McDonagh also enjoys playing upon the audience’s habit of sympathizing with the gangster characters in these sort of films. Ray is a profane, prejudiced misanthrope who shouldn’t be anywhere near a beautiful tourist trap like Bruges; not always an easy character to like. But we do like him, and McDonagh plays upon that by introducing the idea that Bruges is standing in for the biblical Purgatory. Eventually Ray may be damned or he may be forgiven, but for these 106 minutes he’s stuck in between, as surely as he feels stuck with Kent on excursions to boring museums and chapels.
Gleeson is good, and Ralph Fiennes is a lot of fun as the thugs’ boss, but Farrell is the real discovery here.

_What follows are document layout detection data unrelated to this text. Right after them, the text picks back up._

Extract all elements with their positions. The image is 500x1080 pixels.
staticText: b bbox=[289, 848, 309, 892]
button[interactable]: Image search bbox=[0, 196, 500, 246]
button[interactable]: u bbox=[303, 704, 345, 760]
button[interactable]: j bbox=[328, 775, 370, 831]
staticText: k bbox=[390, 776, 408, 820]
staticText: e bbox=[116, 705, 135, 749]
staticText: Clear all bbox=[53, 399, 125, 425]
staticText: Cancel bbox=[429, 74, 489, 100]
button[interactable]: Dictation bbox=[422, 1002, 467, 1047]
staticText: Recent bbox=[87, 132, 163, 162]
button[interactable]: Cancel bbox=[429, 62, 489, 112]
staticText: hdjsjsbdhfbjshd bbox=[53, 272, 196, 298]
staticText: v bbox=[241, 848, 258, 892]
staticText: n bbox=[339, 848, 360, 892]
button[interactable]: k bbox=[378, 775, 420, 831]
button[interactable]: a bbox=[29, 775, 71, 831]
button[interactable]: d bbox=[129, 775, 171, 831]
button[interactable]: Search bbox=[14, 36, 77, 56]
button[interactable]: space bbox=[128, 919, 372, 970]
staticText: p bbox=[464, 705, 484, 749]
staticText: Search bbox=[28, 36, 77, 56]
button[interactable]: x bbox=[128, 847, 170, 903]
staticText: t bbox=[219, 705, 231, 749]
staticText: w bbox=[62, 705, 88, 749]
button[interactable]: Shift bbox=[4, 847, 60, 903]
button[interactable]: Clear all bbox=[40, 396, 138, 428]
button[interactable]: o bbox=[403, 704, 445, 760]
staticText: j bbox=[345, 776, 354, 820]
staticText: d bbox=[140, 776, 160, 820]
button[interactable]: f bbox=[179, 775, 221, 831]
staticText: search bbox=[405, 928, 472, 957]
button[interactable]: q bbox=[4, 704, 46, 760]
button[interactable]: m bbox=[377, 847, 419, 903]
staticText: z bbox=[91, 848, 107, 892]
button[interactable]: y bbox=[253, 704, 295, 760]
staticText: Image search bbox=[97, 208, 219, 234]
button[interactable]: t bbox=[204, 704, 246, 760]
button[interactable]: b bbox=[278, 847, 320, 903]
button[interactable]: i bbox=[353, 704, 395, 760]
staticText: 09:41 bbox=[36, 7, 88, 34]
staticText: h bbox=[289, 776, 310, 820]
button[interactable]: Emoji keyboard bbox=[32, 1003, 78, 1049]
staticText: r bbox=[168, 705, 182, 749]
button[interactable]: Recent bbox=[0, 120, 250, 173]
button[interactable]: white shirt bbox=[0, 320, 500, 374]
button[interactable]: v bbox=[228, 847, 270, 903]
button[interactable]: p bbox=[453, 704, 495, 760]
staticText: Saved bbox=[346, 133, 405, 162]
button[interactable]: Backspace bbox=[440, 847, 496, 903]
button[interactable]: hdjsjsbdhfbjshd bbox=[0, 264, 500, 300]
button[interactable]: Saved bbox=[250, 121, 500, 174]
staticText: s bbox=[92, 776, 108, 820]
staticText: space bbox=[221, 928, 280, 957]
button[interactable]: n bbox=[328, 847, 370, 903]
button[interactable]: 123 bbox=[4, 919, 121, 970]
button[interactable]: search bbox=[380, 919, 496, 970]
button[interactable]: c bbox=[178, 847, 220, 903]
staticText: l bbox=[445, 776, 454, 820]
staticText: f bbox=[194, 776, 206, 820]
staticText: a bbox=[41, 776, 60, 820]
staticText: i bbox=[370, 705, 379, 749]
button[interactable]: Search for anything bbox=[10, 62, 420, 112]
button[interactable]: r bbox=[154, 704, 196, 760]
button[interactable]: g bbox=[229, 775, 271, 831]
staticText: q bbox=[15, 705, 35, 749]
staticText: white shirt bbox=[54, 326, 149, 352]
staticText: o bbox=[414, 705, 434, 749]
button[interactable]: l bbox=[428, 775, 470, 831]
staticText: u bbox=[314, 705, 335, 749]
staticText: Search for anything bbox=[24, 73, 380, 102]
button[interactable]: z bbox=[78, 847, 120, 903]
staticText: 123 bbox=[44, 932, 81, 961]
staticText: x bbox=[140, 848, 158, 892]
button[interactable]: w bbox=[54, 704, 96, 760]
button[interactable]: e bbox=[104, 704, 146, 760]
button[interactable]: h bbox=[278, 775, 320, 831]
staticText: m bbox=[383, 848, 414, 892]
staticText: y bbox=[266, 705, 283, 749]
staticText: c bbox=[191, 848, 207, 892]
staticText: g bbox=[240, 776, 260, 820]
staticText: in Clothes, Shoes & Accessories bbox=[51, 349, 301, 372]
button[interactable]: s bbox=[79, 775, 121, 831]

Just prior to this film it looked like his career was in trouble; he had just made the dire bombs Miami Vice and Alexander, and his indie efforts like Woody Allen’s Cassandra’s Dream and Terrence Malick’s The New World did not get seen. McDonagh puts him on full display, getting every emotion possible out of Farrell over the course of the film. A man trapped in Purgatory is not a one-note character; he’s going to swing between believing he’s bound for hell and hoping he can get out of it to the good. Movies like this are why Farrell still gets chances at popcorn films like the Total Recall remake: if he can make a role this tough look this easy, blockbuster acting should be a piece of cake.
Above all, In Bruges should be seen simply to be enjoyed. It’s not often that you see a movie which is so skilled with language that it almost seems to be inventing a language of its own. It’s not so often that you’ll say of a movie, “I loved the part with the racist dwarf.” It’s not often that you’ll see a perfect Colin Farrell performance. It’s not often that you’ll like a movie as much as I liked this one.